Dans le sillage du scandale des maltraitances, la conseillère d’Etat Anne Emery-Torracinta se préoccupe enfin du malaise persistant à l’Office médico-pédagogique (OMP). A un an de sa fin de mandat, un chantier colossal s’ouvre pour réformer l’institution

La conseillère d’Etat genevoise Anne Emery-Torracinta lors du point presse qui a suivi la votation sur la réforme du cycle d’orientation. — © Pierre Albouy pour Le Temps
La conseillère d’Etat genevoise Anne Emery-Torracinta lors du point presse qui a suivi la votation sur la réforme du cycle d’orientation. — © Pierre Albouy pour Le Temps

Eclaboussé par le scandale des maltraitances au foyer de Mancy, lourdement chargé par un audit controversé en mars dernier, l’Office médico-pédagogique (OMP) traverse une crise sans précédent. L’avenir de cette institution qui prend en charge des jeunes à besoins particuliers, atteints d’autisme, de troubles de l’attention, du langage ou encore de surdité, se joue ces jours.

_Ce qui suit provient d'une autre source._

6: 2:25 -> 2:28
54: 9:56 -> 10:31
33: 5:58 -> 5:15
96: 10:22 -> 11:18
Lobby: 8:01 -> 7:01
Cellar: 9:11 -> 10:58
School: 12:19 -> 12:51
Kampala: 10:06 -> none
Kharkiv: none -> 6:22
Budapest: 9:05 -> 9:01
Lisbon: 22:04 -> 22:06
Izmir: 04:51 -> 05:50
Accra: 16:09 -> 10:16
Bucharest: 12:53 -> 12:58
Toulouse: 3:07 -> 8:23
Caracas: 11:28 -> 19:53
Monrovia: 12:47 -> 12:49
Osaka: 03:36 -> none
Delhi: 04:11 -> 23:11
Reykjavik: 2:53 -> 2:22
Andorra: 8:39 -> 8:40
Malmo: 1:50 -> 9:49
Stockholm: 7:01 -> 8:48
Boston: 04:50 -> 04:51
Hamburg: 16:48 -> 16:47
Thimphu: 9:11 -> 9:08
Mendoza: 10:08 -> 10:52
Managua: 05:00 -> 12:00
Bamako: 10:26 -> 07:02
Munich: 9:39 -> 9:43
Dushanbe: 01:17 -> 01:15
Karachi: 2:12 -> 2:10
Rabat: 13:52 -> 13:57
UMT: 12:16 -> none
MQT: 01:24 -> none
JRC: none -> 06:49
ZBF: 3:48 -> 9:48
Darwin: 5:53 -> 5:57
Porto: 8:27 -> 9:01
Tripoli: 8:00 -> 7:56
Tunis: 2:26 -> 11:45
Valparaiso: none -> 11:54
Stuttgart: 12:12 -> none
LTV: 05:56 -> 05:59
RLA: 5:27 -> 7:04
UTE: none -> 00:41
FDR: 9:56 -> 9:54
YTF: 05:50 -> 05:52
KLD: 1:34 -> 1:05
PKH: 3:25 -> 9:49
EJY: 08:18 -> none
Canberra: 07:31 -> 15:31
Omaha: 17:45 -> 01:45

Parent pauvre du Département de l’instruction publique (DIP), l’OMP propose un accompagnement personnalisé dans l’enseignement ordinaire, des classes spécialisées, des foyers d’accueil ainsi que des prestations thérapeutiques. En manque chronique d’effectifs, confronté chaque année à un doublement des besoins, cet office créé en 2010 compte aujourd’hui 1100 collaborateurs.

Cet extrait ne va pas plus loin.